# Gaggia Classic Pro new starter advice please



## bbstrikesagain (Aug 15, 2021)

Firstly, I have lurked and read many useful threads, but my issues don't seem to be quite covered, so here goes.

I have my new Gaggia Classic Pro 2019 and I'm waiting for a proper grinder - it's stuck in Hong Kong. In the meantime I've shifted from Illy pre-ground to putting some other (cafetiere) pre-ground coffee through my Hario slim mini to play around. I've fitted the Shades 9-bar spring, which helped a lot, and I can get reasonable shot times, quite nice looking spent pucks, and I'm drinking them, so it's a start. I'm using a bottomless portafilter (also from Shades) with the original traditional single and double baskets, looks okay, no spurting. Can't wait to start grinding fresh roast beans, but not with the Hario slim, not in one go...

I tamp flat and after extraction pucks come out slightly concave - is that normal?

The double basket seems to extract uniformly with a nice even coloured puck. The single looks to be a mix of under and over extracted - the one in the photo was sitting on the knock box and caught my eye for the dark zone where I suppose not much flow had bothered to go?









I'm interested to persevere with singles and wondered: is this par for the course?

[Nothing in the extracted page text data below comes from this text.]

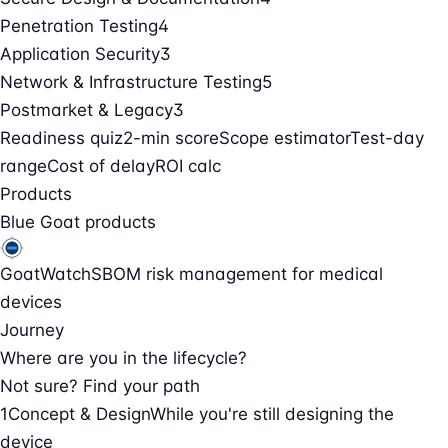
Penetration Testing
4
Application Security
3
Network & Infrastructure Testing
5
Postmarket & Legacy
3
Readiness quiz
2-min score
Scope estimator
Test-day
range
Cost of delay
ROI calc
Products
Blue Goat products
GoatWatch
SBOM risk management for medical
devices
Journey
Where are you in the lifecycle?
Not sure? Find your path
1
Concept & Design
While you're still designing the
device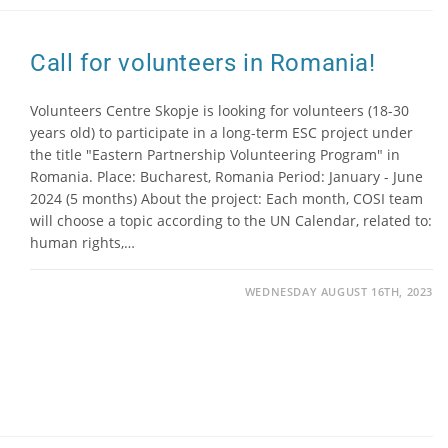
Call for volunteers in Romania!
Volunteers Centre Skopje is looking for volunteers (18-30
years old) to participate in a long-term ESC project under
the title "Eastern Partnership Volunteering Program" in
Romania. Place: Bucharest, Romania Period: January - June
2024 (5 months) About the project: Each month, COSI team
will choose a topic according to the UN Calendar, related to:
human rights,…
WEDNESDAY AUGUST 16TH, 2023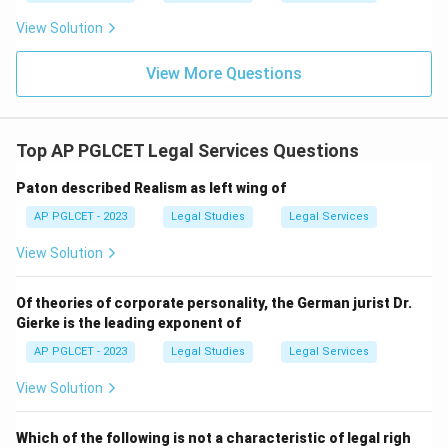
View Solution
View More Questions
Top AP PGLCET Legal Services Questions
Paton described Realism as left wing of
AP PGLCET - 2023
Legal Studies
Legal Services
View Solution
Of theories of corporate personality, the German jurist Dr.
Gierke is the leading exponent of
AP PGLCET - 2023
Legal Studies
Legal Services
View Solution
Which of the following is not a characteristic of legal righ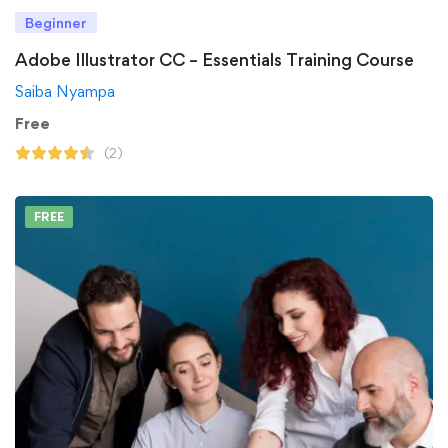
Beginner
Adobe Illustrator CC – Essentials Training Course
Saiba Nyampa
Free
(2)
FREE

I'm steaming milk in a Motta Tulip 500ml, but I feel it's just still a bit too deep for the reach of the GCP wand, at least for steaming for a single cup, so I already want something a little smaller, maybe 350ml? Does anyone who's persisting with the standard quite short wand have a particular jug recommendation?

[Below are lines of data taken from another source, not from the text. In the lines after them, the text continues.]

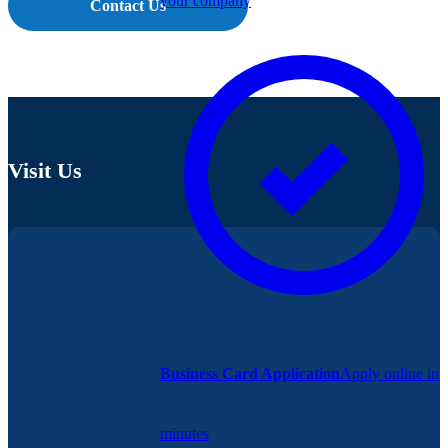
your company
Contact Us
Visit Us
Business Card Application
Apply online in
minutes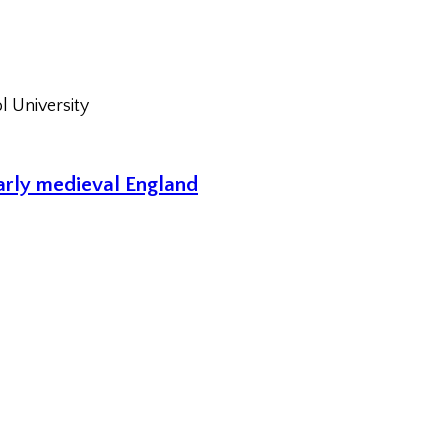
l University
early medieval England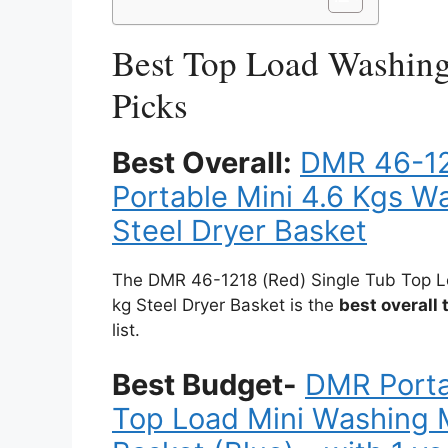
Best Top Load Washin
Picks
Best Overall:
DMR 46-12
Portable Mini 4.6 Kgs W
Steel Dryer Basket
The DMR 46-1218 (Red) Single Tub Top L
kg Steel Dryer Basket is the
best overall
list.
Best Budget-
DMR Porta
Top Load Mini Washing M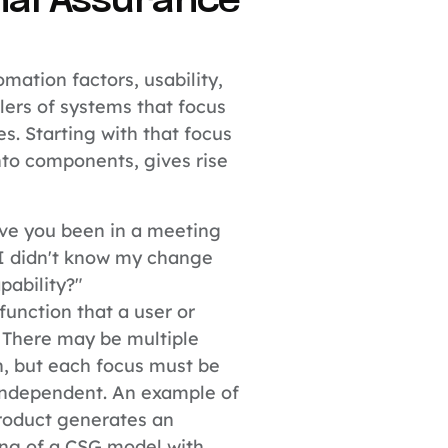
nal Assurance
mation factors, usability,
llers of systems that focus
es. Starting with that focus
to components, gives rise
e you been in a meeting
I didn't know my change
pability?"
function that a user or
 There may be multiple
n, but each focus must be
s independent. An example of
roduct generates an
ing of a CSG model with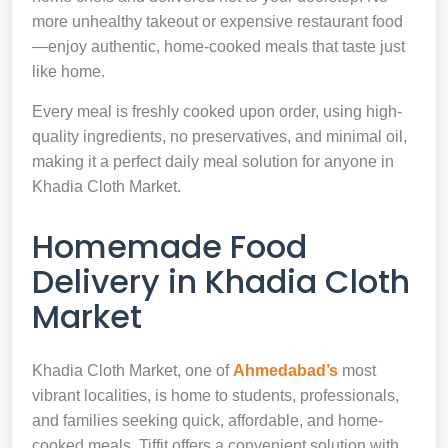
more unhealthy takeout or expensive restaurant food
—enjoy authentic, home-cooked meals that taste just
like home.
Every meal is freshly cooked upon order, using high-
quality ingredients, no preservatives, and minimal oil,
making it a perfect daily meal solution for anyone in
Khadia Cloth Market.
Homemade Food
Delivery in Khadia Cloth
Market
Khadia Cloth Market, one of
Ahmedabad’s
most
vibrant localities, is home to students, professionals,
and families seeking quick, affordable, and home-
cooked meals. Tiffit offers a convenient solution with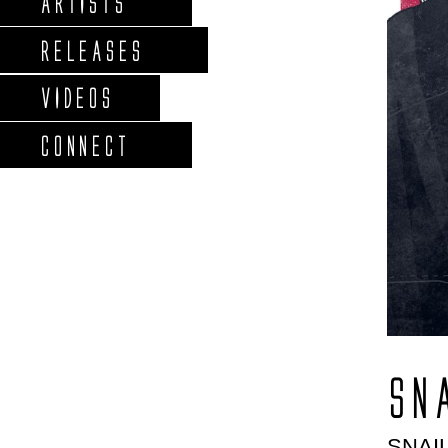
ARTISTS
RELEASES
VIDEOS
CONNECT
SN
SNAI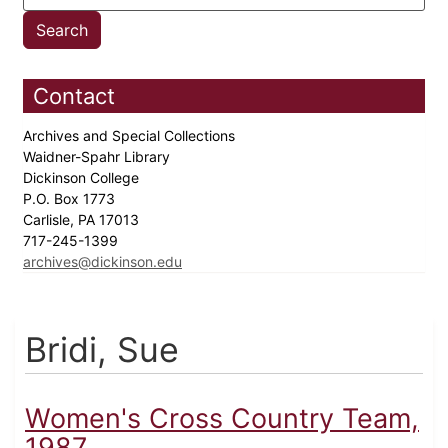
Contact
Archives and Special Collections
Waidner-Spahr Library
Dickinson College
P.O. Box 1773
Carlisle, PA 17013
717-245-1399
archives@dickinson.edu
Bridi, Sue
Women's Cross Country Team,
1987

I bought a blind basket for back-flushing, but it doesn't fit and got stuck on the head block - see picture! The headblock measures at 58.4mm across, but the shallow blind basket was only 58.2mm approaching the bottom, hence the issue.

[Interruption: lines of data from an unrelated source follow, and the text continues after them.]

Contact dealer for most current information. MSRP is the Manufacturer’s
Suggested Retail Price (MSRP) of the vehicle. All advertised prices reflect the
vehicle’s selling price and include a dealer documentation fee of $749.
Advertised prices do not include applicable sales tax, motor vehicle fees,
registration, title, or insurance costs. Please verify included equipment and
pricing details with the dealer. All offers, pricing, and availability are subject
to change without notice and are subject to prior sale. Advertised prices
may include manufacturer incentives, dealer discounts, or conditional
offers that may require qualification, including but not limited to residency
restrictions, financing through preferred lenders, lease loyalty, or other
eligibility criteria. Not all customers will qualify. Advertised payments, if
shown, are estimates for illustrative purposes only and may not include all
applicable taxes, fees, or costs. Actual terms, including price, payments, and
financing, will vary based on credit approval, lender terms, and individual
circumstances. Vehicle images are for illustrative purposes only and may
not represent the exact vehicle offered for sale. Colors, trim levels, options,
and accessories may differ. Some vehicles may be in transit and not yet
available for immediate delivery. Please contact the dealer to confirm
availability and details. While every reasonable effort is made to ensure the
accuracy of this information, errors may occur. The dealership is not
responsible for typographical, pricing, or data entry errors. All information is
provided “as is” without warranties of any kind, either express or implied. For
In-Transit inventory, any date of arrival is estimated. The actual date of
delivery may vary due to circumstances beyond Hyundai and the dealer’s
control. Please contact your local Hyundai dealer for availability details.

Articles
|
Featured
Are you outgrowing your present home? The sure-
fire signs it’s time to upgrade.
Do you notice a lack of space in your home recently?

Does anyone have a recommendation for a blind basket for GCP?

And finally, yuck. Today I pulled the tank and there was small dead moth floating in it. Has anyone else had this?

I see there's a big ( >6mm tall) letterbox gap between the top of the tank and the stainless body. Maybe the critter got in that way, or maybe through the vents at the back? Thinking about a pickup filter just in case (https://www.lsengineers.co.uk/stainless-steel-suction-filter-6mm-hose-tail.html) and/or putting something under the tank to close up that gap, or even adding a bugscreen round the back - more essential mods?


----------



## Evergreen88 (Jun 7, 2021)

Welcome to the forum

I also got a GCP, in 2020. Personally I gave up on the single basket, it never produces a great shot and it's too difficult to tune.

When I steam milk just for myself I use a 350ml jug, when I want to do 2 drinks at the same time I use a 600ml one. Personally I don't get to the bottom of the jug with the wand so I never found a problem with it, but perhaps my technique is wrong!

Also never had any problem with bugs, but I can see that the 'letterbox gap' is actually there.


----------



## DavecUK (Aug 6, 2013)

@bbstrikesagain a lot of people believe espresso machine tanks are self cleaning, because the water is topped up, or changed, so often. I clean mine with dish soap every week.


----------



## bbstrikesagain (Aug 15, 2021)

DavecUK said:


> @bbstrikesagain a lot of people believe espresso machine tanks are self cleaning, because the water is topped up, or changed, so often. I clean mine with dish soap every week.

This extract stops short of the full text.